De todos los retos que se nos plantean hoy a los cristianos, uno de los más urgentes, sin duda alguna, es el de recuperar la Navidad. Es
Navidad secuestrada por el consumismo, devaluada por el folklore
sentimental, intoxicada por el ternurismo, vaciada por las alegrías
baratas, asfixiada por las grandes comilonas, emborrachada por
cualquier alcohol, adormilada por la rutina y por unas supuestas
tradiciones que no resaltan ya lo que festejan, sino que se lo tragan.
¡Algo no está funcionando en este tinglado humano! ¡Algo se le está
escapando a la Iglesia!
Algo grave nos ha sucedido a los cristianos cuando damos la impresión
de habernos quedado únicamente con la cáscara de esta nuez navideña, y
lo peor es que nos parece muy normal y, quizá, nos extrañe mucho esto
que estamos leyendo.
Probablemente
ésta sea la clave también por la que son cada vez más numerosas las
personas que, al llegar estos días, te confiesan que, para ellos, son
días de tristeza, o, cuando menos de melancolía.
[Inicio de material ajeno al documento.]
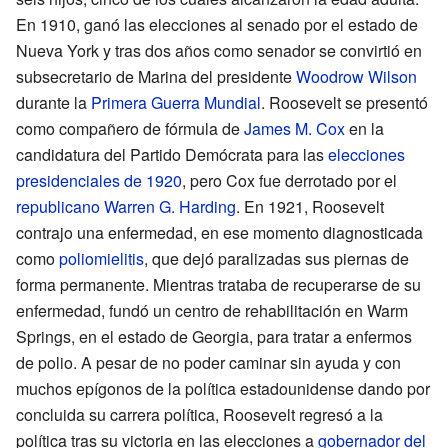
En 1910, ganó las elecciones al senado por el estado de
Nueva York y tras dos años como senador se convirtió en
subsecretario de Marina del presidente
Woodrow Wilson
durante la
Primera Guerra Mundial
. Roosevelt se presentó
como compañero de fórmula de
James M. Cox
en la
candidatura del Partido Demócrata para las
elecciones
presidenciales de 1920
, pero Cox fue derrotado por el
republicano
Warren G. Harding
. En 1921, Roosevelt
contrajo una enfermedad, en ese momento diagnosticada
como
poliomielitis
, que dejó paralizadas sus piernas de
forma permanente. Mientras trataba de recuperarse de su
enfermedad, fundó un centro de rehabilitación en Warm
Springs, en el estado de Georgia, para tratar a enfermos
de polio. A pesar de no poder caminar sin ayuda y con
muchos epígonos de la política estadounidense dando por
concluida su carrera política, Roosevelt regresó a la
política tras su victoria en las elecciones a
gobernador del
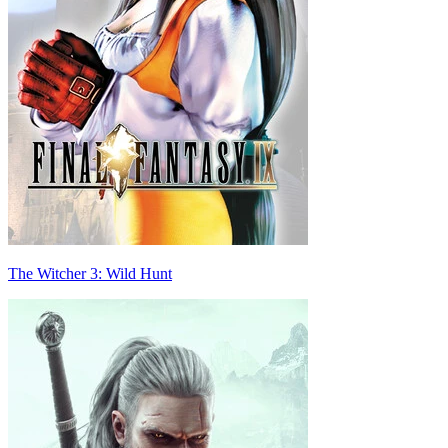
The Witcher 3: Wild Hunt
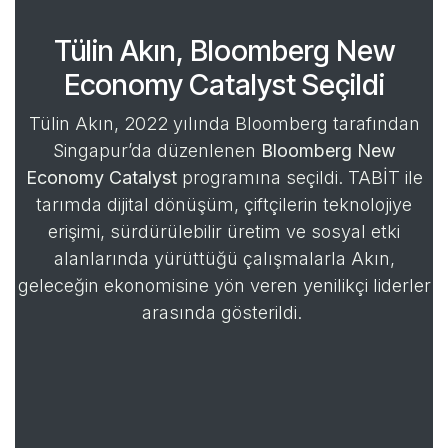
Tülin Akın, Bloomberg New
Economy Catalyst Seçildi
Tülin Akın, 2022 yılında Bloomberg tarafından
Singapur’da düzenlenen
Bloomberg New
Economy Catalyst
programına seçildi. TABİT ile
tarımda dijital dönüşüm, çiftçilerin teknolojiye
erişimi, sürdürülebilir üretim ve sosyal etki
alanlarında yürüttüğü çalışmalarla Akın,
geleceğin ekonomisine yön veren yenilikçi liderler
arasında gösterildi.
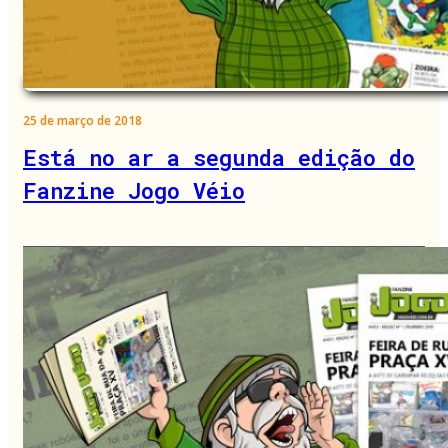
25 de março de 2018
Está no ar a segunda edição do
Fanzine Jogo Véio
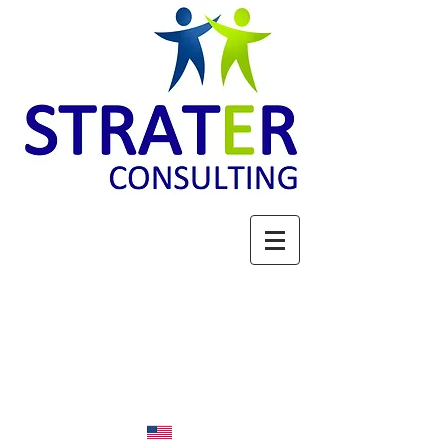
ACTEUR DE LA FILIERE
BOIS : STRATEGIE,
PROSPECTIVE &
EXPERTISE
Espace membres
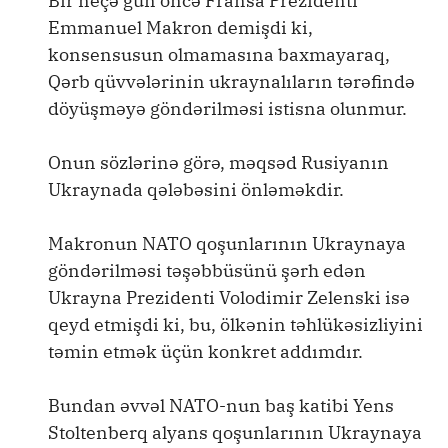
Bir neçə gün öncə Fransa Prezidenti
Emmanuel Makron demişdi ki,
konsensusun olmamasına baxmayaraq,
Qərb qüvvələrinin ukraynalıların tərəfində
döyüşməyə göndərilməsi istisna olunmur.
Onun sözlərinə görə, məqsəd Rusiyanın
Ukraynada qələbəsini önləməkdir.
Makronun NATO qoşunlarının Ukraynaya
göndərilməsi təşəbbüsünü şərh edən
Ukrayna Prezidenti Volodimir Zelenski isə
qeyd etmişdi ki, bu, ölkənin təhlükəsizliyini
təmin etmək üçün konkret addımdır.
Bundan əvvəl NATO-nun baş katibi Yens
Stoltenberq alyans qoşunlarının Ukraynaya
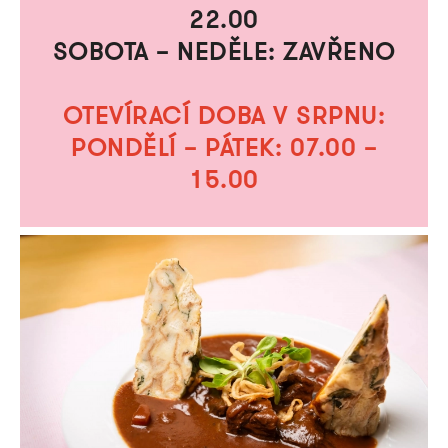
22.00
SOBOTA –
NEDĚLE: ZAVŘENO
OTEVÍRACÍ DOBA V SRPNU:
PONDĚLÍ – PÁTEK: 07.00 –
15.00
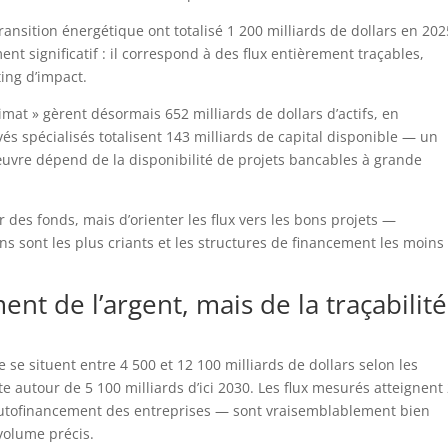
ransition énergétique ont totalisé 1 200 milliards de dollars en 202
nt significatif : il correspond à des flux entièrement traçables,
ting d’impact.
limat » gèrent désormais 652 milliards de dollars d’actifs, en
és spécialisés totalisent 143 milliards de capital disponible — un
œuvre dépend de la disponibilité de projets bancables à grande
er des fonds, mais d’orienter les flux vers les bons projets —
s sont les plus criants et les structures de financement les moins
ment de l’argent, mais de la traçabilité
se situent entre 4 500 et 12 100 milliards de dollars selon les
 autour de 5 100 milliards d’ici 2030. Les flux mesurés atteignent
 l’autofinancement des entreprises — sont vraisemblablement bien
volume précis.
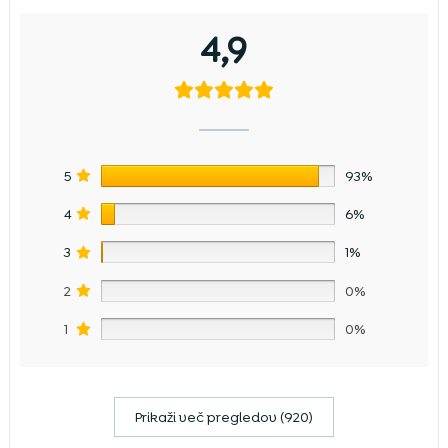
4,9
5
93%
4
6%
3
1%
2
0%
1
0%
Prikaži več pregledov (920)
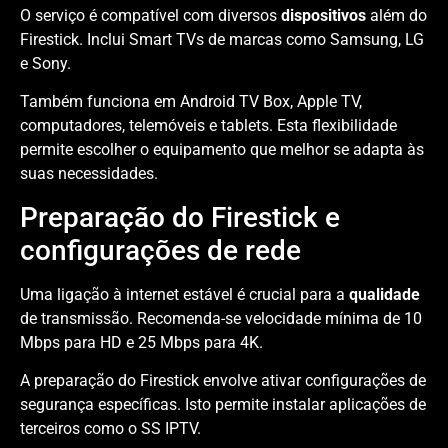
O serviço é compatível com diversos
dispositivos
além do
Firestick. Inclui Smart TVs de marcas como Samsung, LG
e Sony.
Também funciona em Android TV Box, Apple TV,
computadores, telemóveis e tablets. Esta flexibilidade
permite escolher o equipamento que melhor se adapta às
suas necessidades.
Preparação do Firestick e
configurações de rede
Uma ligação à internet estável é crucial para a
qualidade
de transmissão. Recomenda-se velocidade mínima de 10
Mbps para HD e 25 Mbps para 4K.
A preparação do Firestick envolve ativar configurações de
segurança específicas. Isto permite instalar aplicações de
terceiros como o SS IPTV.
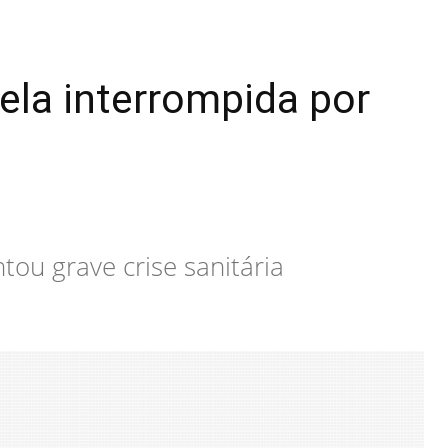
ela interrompida por
tou grave crise sanitária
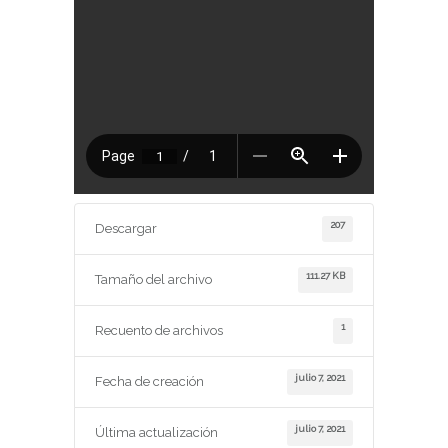
207
Descargar
111.27 KB
Tamaño del archivo
1
Recuento de archivos
julio 7, 2021
Fecha de creación
julio 7, 2021
Última actualización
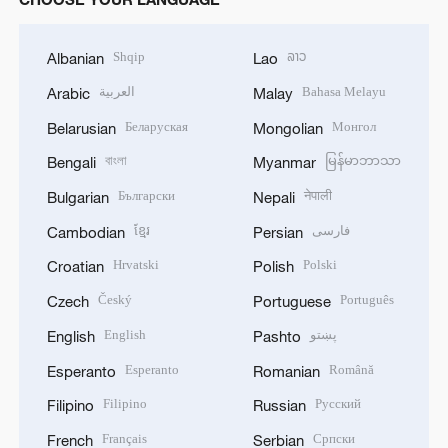
Shqip
ລາວ
Albanian
Lao
العربية
Bahasa Melayu
Arabic
Malay
Беларуская
Монгол
Belarusian
Mongolian
বাংলা
မြန်မာဘာသာ
Bengali
Myanmar
Български
नेपाली
Bulgarian
Nepali
ខ្មែរ
فارسی
Cambodian
Persian
Hrvatski
Polski
Croatian
Polish
Český
Português
Czech
Portuguese
English
پښتو
English
Pashto
Esperanto
Română
Esperanto
Romanian
Filipino
Русский
Filipino
Russian
Français
Српски
French
Serbian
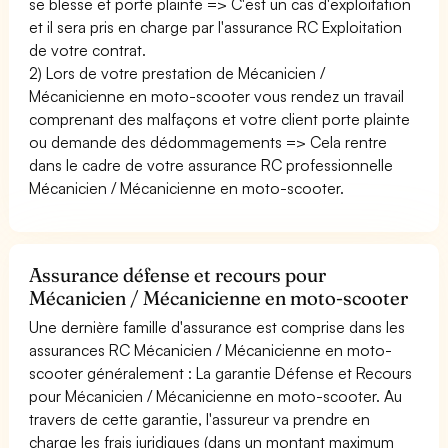
se blesse et porte plainte => C'est un cas d'exploitation
et il sera pris en charge par l'assurance RC Exploitation
de votre contrat.
2) Lors de votre prestation de Mécanicien /
Mécanicienne en moto-scooter vous rendez un travail
comprenant des malfaçons et votre client porte plainte
ou demande des dédommagements => Cela rentre
dans le cadre de votre assurance RC professionnelle
Mécanicien / Mécanicienne en moto-scooter.
Assurance défense et recours pour
Mécanicien / Mécanicienne en moto-scooter
Une dernière famille d'assurance est comprise dans les
assurances RC Mécanicien / Mécanicienne en moto-
scooter généralement : La garantie Défense et Recours
pour Mécanicien / Mécanicienne en moto-scooter. Au
travers de cette garantie, l'assureur va prendre en
charge les frais juridiques (dans un montant maximum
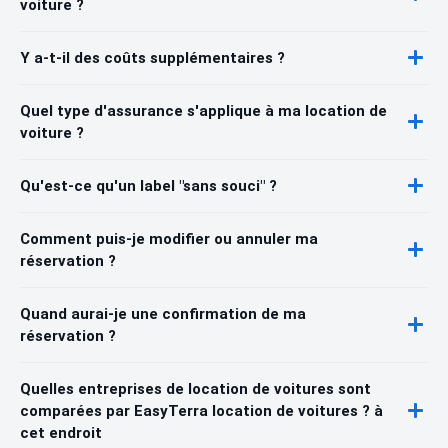
voiture ?
Y a-t-il des coûts supplémentaires ?
Quel type d'assurance s'applique à ma location de
voiture ?
Qu'est-ce qu'un label "sans souci" ?
Comment puis-je modifier ou annuler ma
réservation ?
Quand aurai-je une confirmation de ma
réservation ?
Quelles entreprises de location de voitures sont
comparées par EasyTerra location de voitures ? à
cet endroit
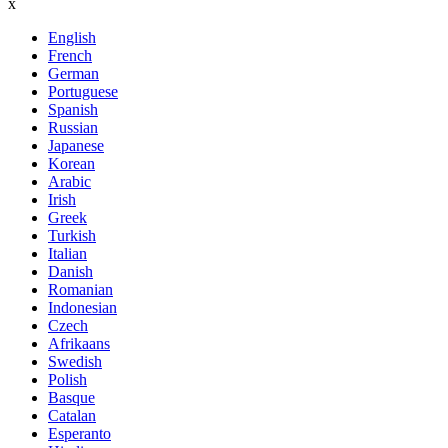
x
English
French
German
Portuguese
Spanish
Russian
Japanese
Korean
Arabic
Irish
Greek
Turkish
Italian
Danish
Romanian
Indonesian
Czech
Afrikaans
Swedish
Polish
Basque
Catalan
Esperanto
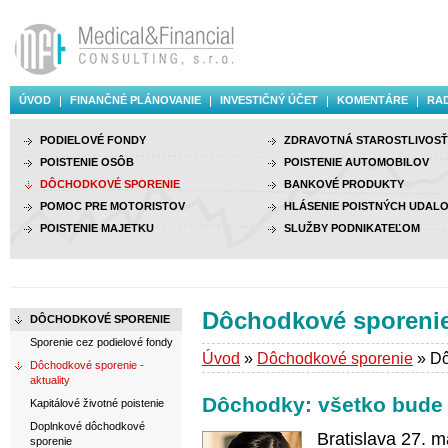
ÚVOD
FINANČNÉ PLÁNOVANIE
INVESTIČNÝ ÚČET
KOMENTÁRE
RAD
PODIELOVÉ FONDY
ZDRAVOTNÁ STAROSTLIVOSŤ
POISTENIE OSÔB
POISTENIE AUTOMOBILOV
DÔCHODKOVÉ SPORENIE
BANKOVÉ PRODUKTY
POMOC PRE MOTORISTOV
HLÁSENIE POISTNÝCH UDALO
POISTENIE MAJETKU
SLUŽBY PODNIKATEĽOM
Dôchodkové sporenie 
DÔCHODKOVÉ SPORENIE
Sporenie cez podielové fondy
Úvod
»
Dôchodkové sporenie
» Dô
Dôchodkové sporenie -
aktuality
Dôchodky: všetko bude 
Kapitálové životné poistenie
Doplnkové dôchodkové
Bratislava 27. 
sporenie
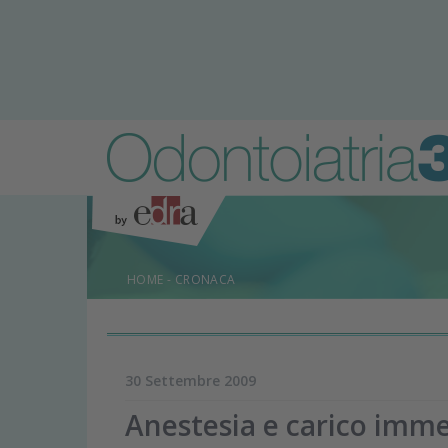
HOME
-
CRONACA
30 Settembre 2009
Anestesia e carico imm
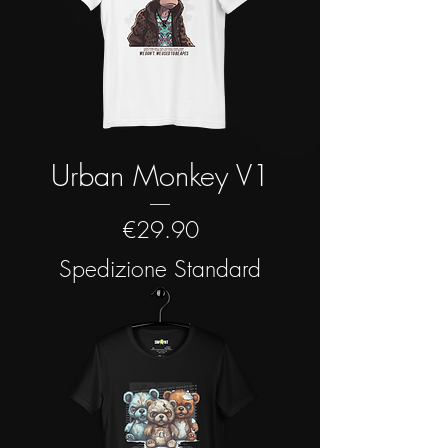
Urban Monkey V1
Price
€29.90
Spedizione Standard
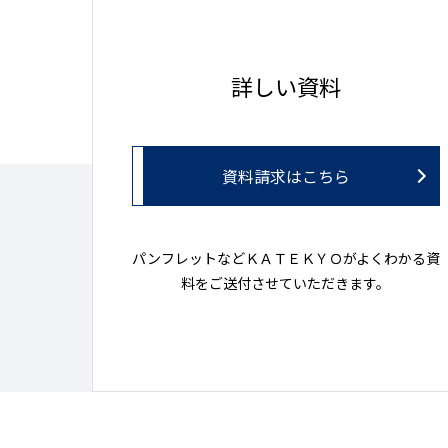
詳しい資料
資料請求はこちら
パンフレットなどＫＡＴＥＫＹＯがよくわかる資
料をご送付させていただきます。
¿Cómo puede tener fuerza espiritual algo a lo que, previamente, se ha despojado de su verdadero significado? La Navidad
sin raíces lo único que hace es volver más visibles a los muertos, a
los que se han ido y estuvieron con nosotros en años más agradables.
Una
Navidad sin fe, o con poca fe, inevitablemente es invadida por la
melancolía, ya que la otra solución, la de las risotadas, bebidas y
comilonas, tiene muy poca cuerda, dura muy poco. Y lo más difícil del
problema es que a la verdadera Navidad no se regresa por el camino de
la falsa ternura, del sentimentalismo. Sólo se reencuentra meditando la Palabra
de Dios, recuperando el sentido teológico de este acontecimiento
salvador y atreviéndose a creer en serio en lo que decimos festejar.
Y,
naturalmente, asombrándose porque lo que ocurrió en Belén no fue un
cuento, sino un “estallido”, algo verdaderamente extraordinario.
Y
sólo puede vivirse desde el “entusiasmo”. ¡Qué hermosa palabra ésta
que, etimológicamente, significa “embriaguez de Dios”. De Dios no de
vino, ni de brandy ni de whisky.
Cada vez que se acerca la Navidad
sube a mí alma como una nube negra, al ver el sádico vaciamiento que
hemos hecho de la idea de Navidad, esta expulsión a golpes de consumo
de aquel que decimos festejar. Pero es sólo una nube que acaba
despejando el Sol de la Noche Buena.
Porque lo más importante no es que nosotros lo esperemos sino que Él
siga viniendo. Recordemos lo que nos decía san Juan:“Vino a los suyos y
los suyos no lo reconocieron”.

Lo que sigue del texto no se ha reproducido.